Suppression du numerus clausus : une réforme historique
À partir de la rentrée 2020, le numerus clausus, qui limitait le nombre d'étudiants en médecine depuis 1971, est officiellement supprimé. Cette décision du gouvernement vise à répondre à la pénurie de médecins en France, où l'on compte 3,2 médecins pour 1 000 habitants, bien en dessous de la moyenne européenne (3,6). La ministre de l'Enseignement supérieur, Frédérique Vidal, a annoncé que le numerus clausus serait remplacé par un système de « numerus apertus », censé être plus flexible et adapté aux besoins du territoire.
Les critiques des étudiants et des syndicats
Malgré cette annonce, la réforme est loin de faire l'unanimité. Pour les étudiants en médecine, la suppression du numerus clausus ne résout pas le problème de fond : le manque de moyens et de places dans les facultés. « On nous promet plus d'étudiants, mais les amphithéâtres sont déjà bondés et les stages manquent », dénonce Martin, 22 ans, étudiant en 3e année de médecine à Paris. Selon une enquête de l'Union nationale des étudiants en médecine de France (Anemf), 78 % des étudiants estiment que les conditions d'étude se sont dégradées ces dernières années.
Un numerus clausus maintenu de fait ?
Si le numerus clausus est supprimé sur le papier, de nombreux observateurs estiment qu'il sera maintenu de fait par les capacités d'accueil limitées des universités. En effet, les facultés de médecine ne pourront pas accueillir un nombre illimité d'étudiants, faute de locaux et d'enseignants.
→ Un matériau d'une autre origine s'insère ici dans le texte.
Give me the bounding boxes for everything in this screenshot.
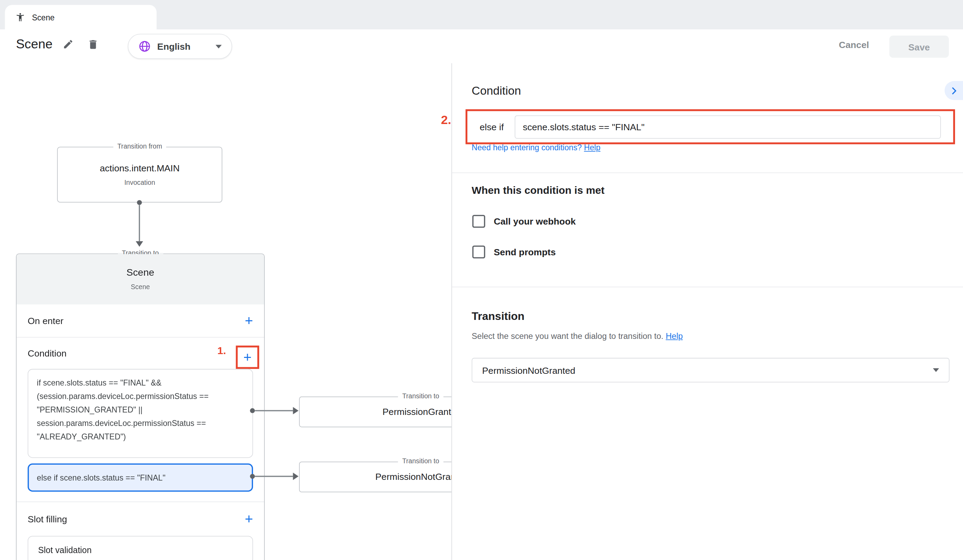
send-prompts-check-row: Send prompts: [472, 246, 556, 258]
transition-help-link[interactable]: Help: [666, 331, 683, 341]
annotation-box-2: else if: [465, 109, 955, 144]
cancel-button[interactable]: Cancel: [839, 39, 869, 50]
chevron-down-icon: [933, 368, 939, 372]
scene-card-title: Scene: [16, 267, 264, 278]
condition-help-link[interactable]: Help: [584, 143, 601, 152]
accessibility-person-icon: [15, 13, 25, 22]
call-your-webhook-checkbox[interactable]: [472, 215, 485, 228]
call-your-webhook-label: Call your webhook: [494, 216, 576, 226]
divider: [452, 287, 963, 287]
arrow-right-icon: [293, 407, 299, 414]
send-prompts-label: Send prompts: [494, 247, 556, 257]
condition-expression-input[interactable]: [515, 115, 941, 139]
chevron-down-icon: [216, 45, 222, 49]
scene-card: Transition to Scene Scene On enter + Con…: [16, 254, 265, 560]
condition-help-line: Need help entering conditions? Help: [472, 143, 600, 152]
collapse-panel-button[interactable]: [945, 81, 963, 100]
annotation-step-1: 1.: [217, 345, 226, 358]
connector-line: [255, 410, 293, 411]
else-if-label: else if: [480, 121, 504, 132]
edit-scene-button[interactable]: [60, 36, 76, 52]
tab-label: Scene: [32, 13, 55, 22]
trash-icon: [87, 38, 99, 50]
condition-item-1[interactable]: if scene.slots.status == "FINAL" && (ses…: [28, 369, 253, 458]
add-slot-button[interactable]: +: [245, 511, 253, 526]
page-title: Scene: [16, 37, 52, 52]
transition-from-node[interactable]: Transition from actions.intent.MAIN Invo…: [57, 147, 222, 203]
tab-bar: Scene: [0, 0, 963, 29]
language-selector[interactable]: English: [128, 34, 232, 59]
on-enter-row: On enter +: [16, 304, 264, 337]
help-prompt-text: Need help entering conditions?: [472, 143, 582, 152]
slot-filling-header: Slot filling +: [16, 502, 264, 536]
connector-dot: [250, 408, 255, 413]
delete-scene-button[interactable]: [85, 36, 101, 52]
condition-item-2[interactable]: else if scene.slots.status == "FINAL": [28, 463, 253, 492]
tab-scene[interactable]: Scene: [5, 5, 157, 29]
save-button[interactable]: Save: [889, 36, 949, 58]
on-enter-label: On enter: [28, 316, 245, 326]
connector-dot: [250, 474, 255, 479]
webhook-check-row: Call your webhook: [472, 215, 576, 228]
intent-name: actions.intent.MAIN: [58, 163, 222, 173]
header: Scene English Cancel Save: [0, 29, 963, 63]
language-label: English: [157, 41, 209, 52]
arrow-right-icon: [293, 473, 299, 480]
when-met-heading: When this condition is met: [472, 185, 605, 197]
target-border-label: Transition to: [398, 392, 444, 399]
connector-line: [139, 205, 140, 241]
intent-type: Invocation: [58, 179, 222, 186]
divider: [452, 172, 963, 173]
scene-card-header: Scene Scene: [16, 254, 264, 305]
annotation-step-2: 2.: [441, 113, 451, 127]
transition-description: Select the scene you want the dialog to …: [472, 331, 683, 341]
pencil-icon: [63, 39, 74, 50]
transition-heading: Transition: [472, 310, 525, 323]
slot-filling-label: Slot filling: [28, 513, 245, 524]
send-prompts-checkbox[interactable]: [472, 246, 485, 258]
add-condition-button[interactable]: +: [243, 350, 251, 364]
chevron-right-icon: [948, 85, 959, 96]
annotation-box-1: +: [236, 345, 259, 369]
transition-from-border-label: Transition from: [113, 142, 166, 150]
condition-editor-panel: Condition else if Need help entering con…: [451, 63, 963, 560]
target-border-label: Transition to: [398, 457, 444, 465]
panel-condition-heading: Condition: [472, 84, 521, 97]
globe-icon: [138, 40, 151, 52]
condition-section-header: Condition: [16, 337, 264, 369]
slot-item-1[interactable]: Slot validation: [28, 536, 253, 560]
arrow-down-icon: [136, 241, 143, 247]
scene-card-subtitle: Scene: [16, 283, 264, 290]
connector-dot: [137, 200, 142, 205]
transition-scene-value: PermissionNotGranted: [482, 365, 933, 375]
connector-line: [255, 476, 293, 477]
transition-description-text: Select the scene you want the dialog to …: [472, 331, 664, 341]
add-on-enter-button[interactable]: +: [245, 314, 253, 328]
transition-scene-select[interactable]: PermissionNotGranted: [472, 358, 950, 382]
Le Syndicat national des enseignants de médecine (SNEM) a d'ailleurs alerté sur le fait que « sans moyens supplémentaires, la réforme ne sera qu'un coup d'épée dans l'eau ». Le gouvernement a promis 200 millions d'euros supplémentaires pour les études de santé, mais les syndicats jugent ce montant insuffisant.
Une sélection toujours présente via le concours
Par ailleurs, la réforme prévoit une nouvelle voie d'accès aux études de médecine, avec un concours en fin de première année (PASS) et une licence accès santé (LAS). Mais pour les détracteurs de la réforme, cette nouvelle organisation ne fait que déplacer la sélection, sans la supprimer. « On passe d'un numerus clausus à un numerus apertus, mais le concours reste aussi sélectif qu'avant », déplore Sarah, 20 ans, étudiante en LAS à Lyon. Selon les chiffres du ministère, seuls 20 % des étudiants en PASS réussiront à intégrer la deuxième année de médecine.
L'impact sur la démographie médicale
À long terme, la réforme devrait permettre d'augmenter le nombre de médecins formés, mais les effets ne se feront sentir que dans 10 à 15 ans, le temps que les nouveaux étudiants terminent leurs études. Actuellement, la France compte environ 300 000 médecins, dont un tiers a plus de 60 ans et devrait partir à la retraite dans les prochaines années. Selon l'Ordre des médecins, il manquerait déjà 10 000 médecins généralistes dans les déserts médicaux.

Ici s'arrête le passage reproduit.